JULY 1838 July,on the 21st of this month,finding the bowel affections continuing on unabated and also with symptoms of scurvy making their appearance,I judged it necessary for the benefit of the health of the emigrants to put into some port to enable me to procure fresh provisions. Accordingly I wrote to the Master of the ship requesting him to take her to the nearest convenient harbour for that purpose. On the same day we arrived at Simmons Bay,Cape of Good Hope,where I purchased 2501 pounds of beef and mutton and half that quantity of mixed vegetables,having also taken on board 8 tons of water. No fruit was available. We proceeded on our passage on the 26th. The weather this month was more unsettled,the winds being stronger and a good deal of thick foggy atmosphere. The29th and the 30th days were particularly thick and muggy with torrents of rain and much thunder and lightning, which so injured our remaining fresh beef that a survey was held upon it and 887 pounds were thrown overboard,being unfit for use. The thermometer averaged 60 2/3 degrees,maximum 66 degrees at 29 degrees south latitude,minimum 56 degrees in the latitude 34 degrees south. Nine days of rain fell with the exception of the two days stated above in moderate passing showers. 34 were added to the sick list,32 cured and 4 died,3 children of dysentery and 1 of aptha of the mouth and fauces.
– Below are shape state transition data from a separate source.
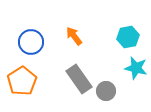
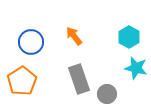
cyan hexagon: moved 1 px right; rotated 20 degrees counterclockwise
gray rectangle: rotated 16 degrees clockwise
gray circle: moved 1 px right, 3 px down
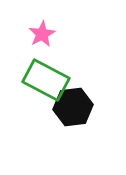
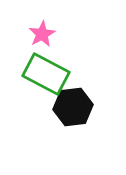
green rectangle: moved 6 px up
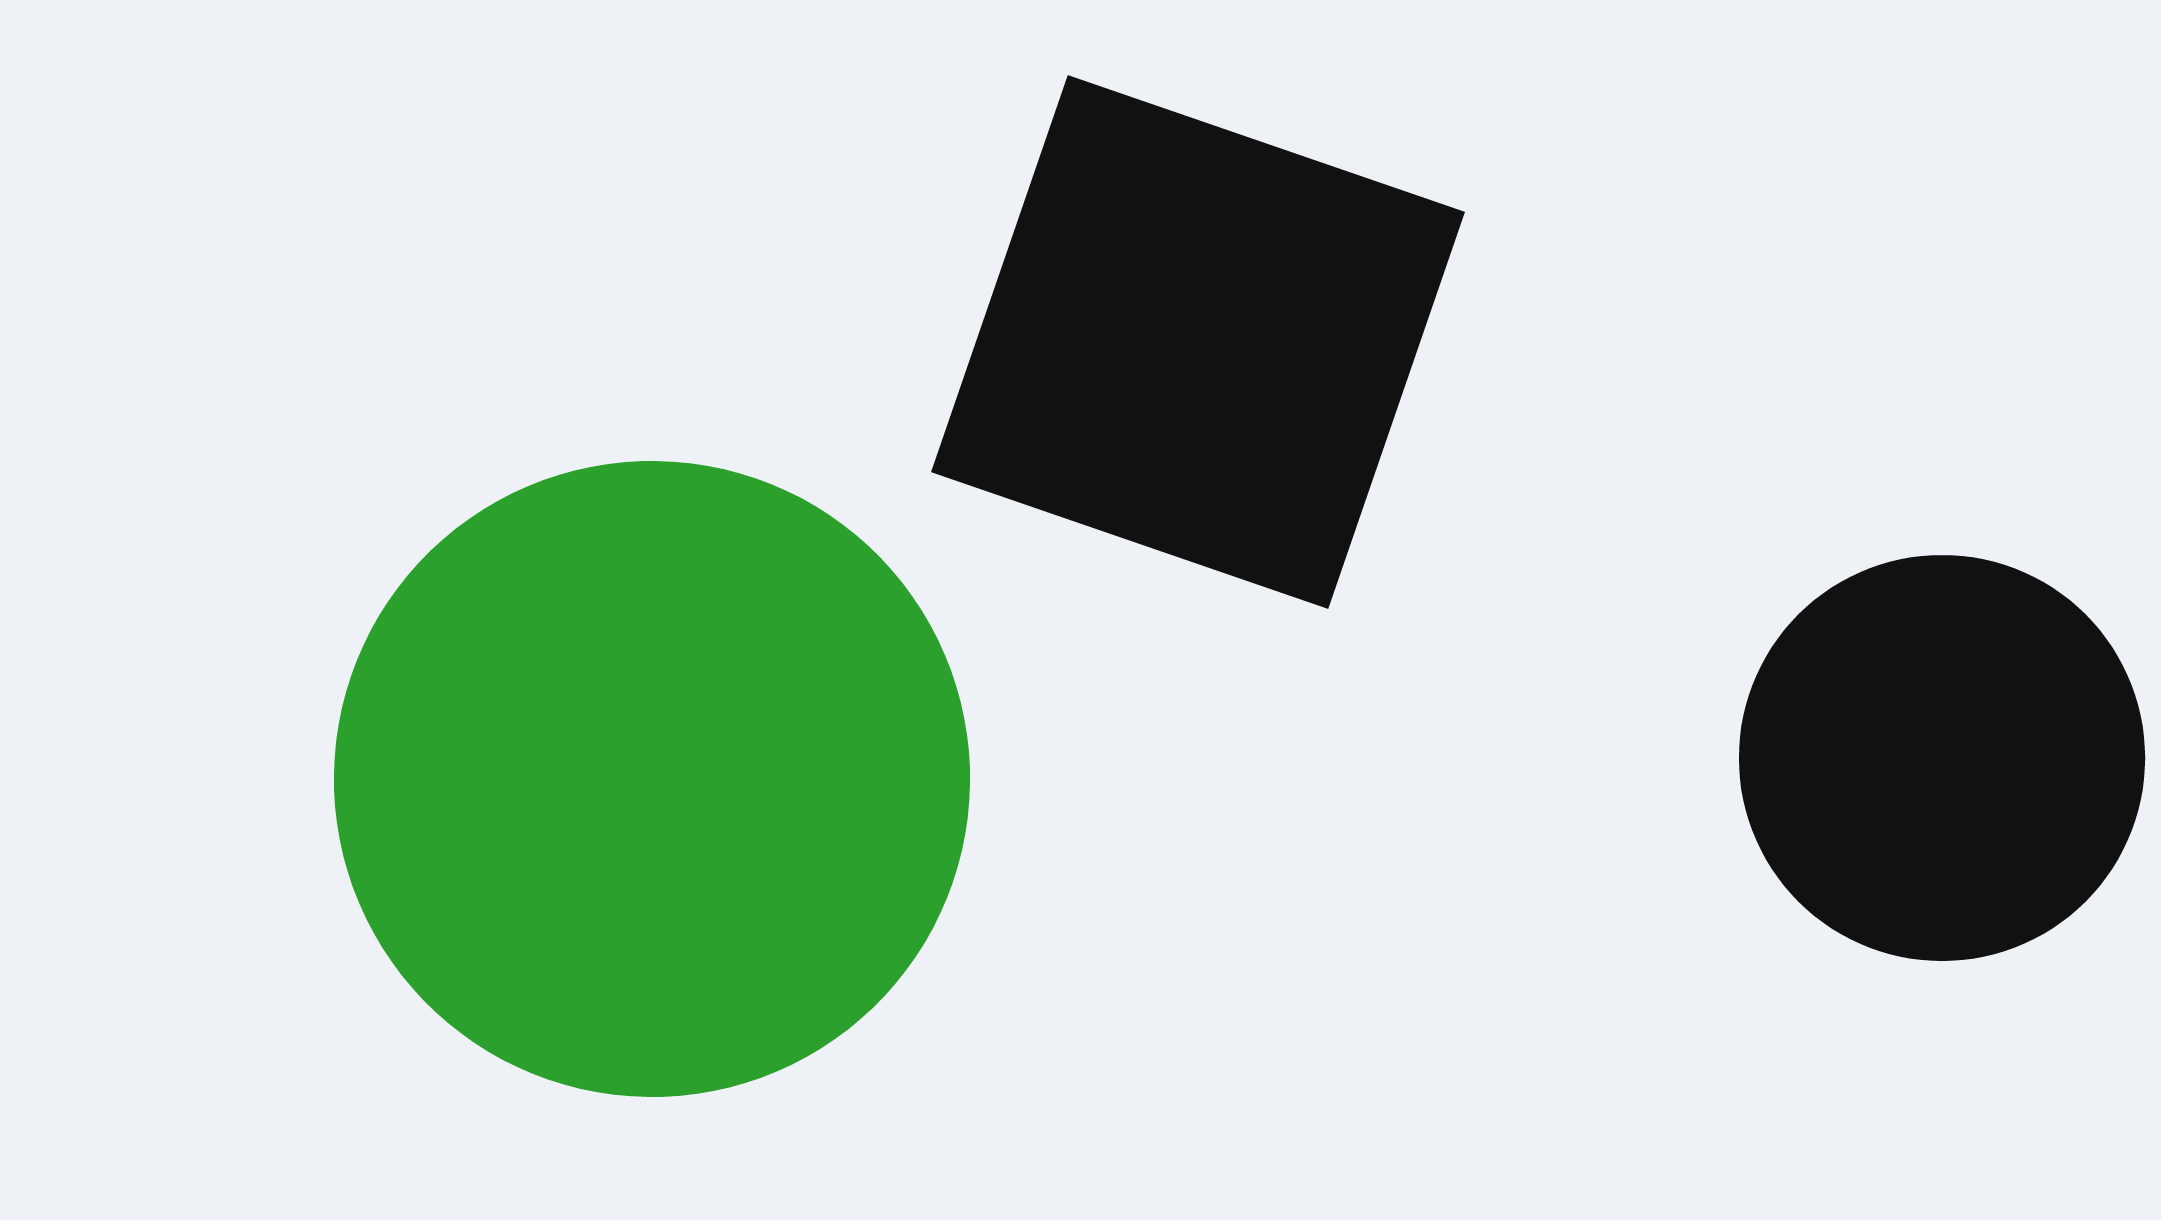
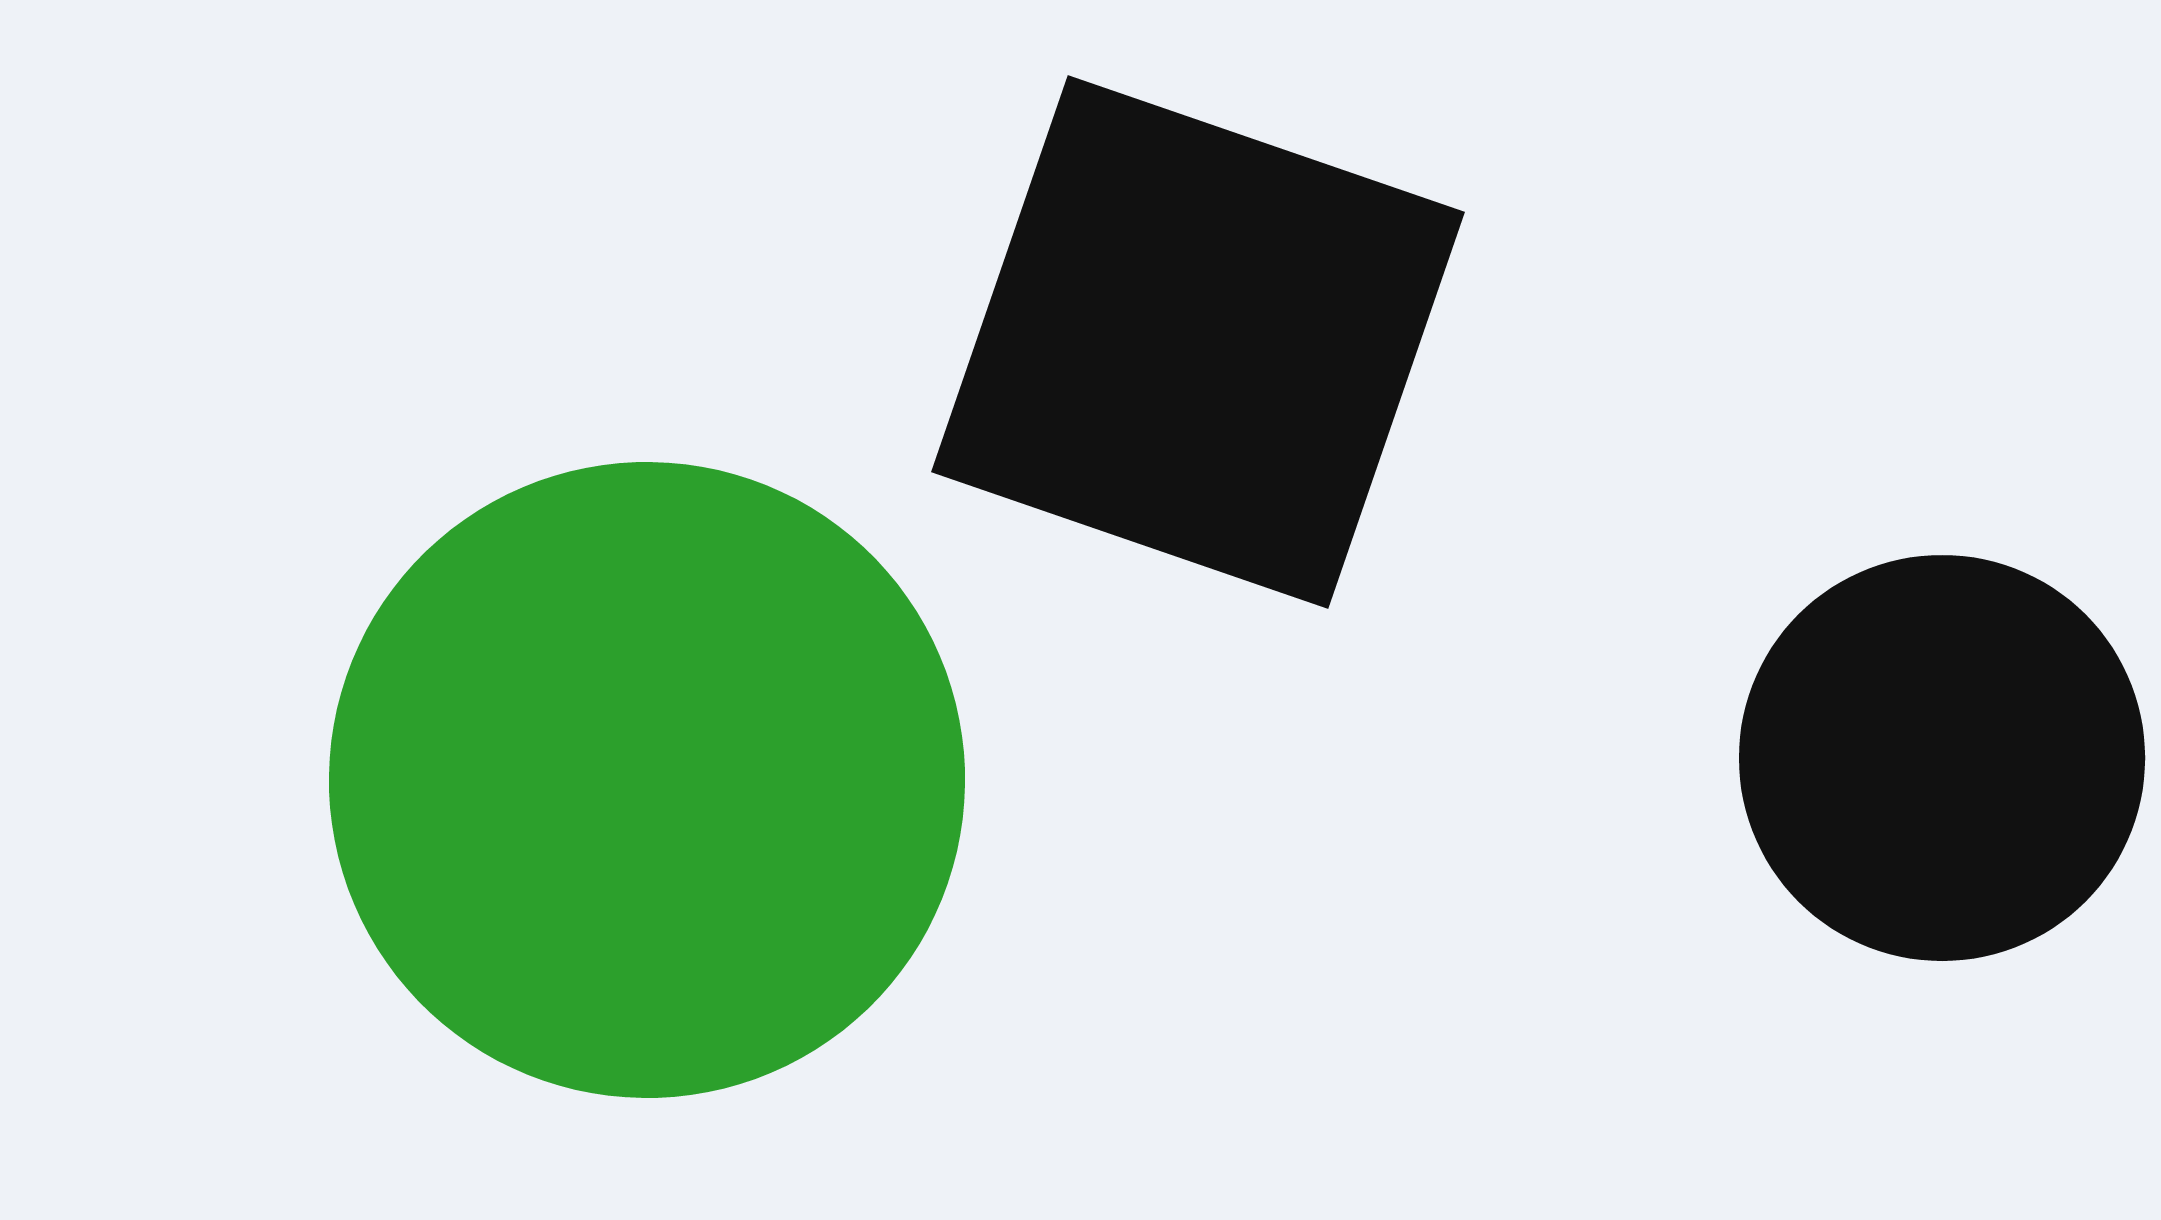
green circle: moved 5 px left, 1 px down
August,the weather was very unsettled and the decks were wet ,but no injurious effects to the health of the people. The sick list,remarkably diminished since the issue of fresh provisions. Thermometer averaged 53 degrees,maximum 64 degrees in latitude 39 south ,minumum 49 degrees in latitude 38 south. 19 days of rain fell in transient but heavy showers with occasional hail. The winds chiefly westerly,suddenly shifting around to the north and south,blowing strong with occasional gales and thick weather. The winds were 2 days N,2 days NNE,1 day NE,4 days NW,2 days NNW,2 days NWbW,8 days WNW,2 days WSW,3 days WbS,2 days SSW,1 day SW and 1 day variable and calm. 16 were added to the sick list,19 cured and a married female died from the debilitating effects of sea sickness.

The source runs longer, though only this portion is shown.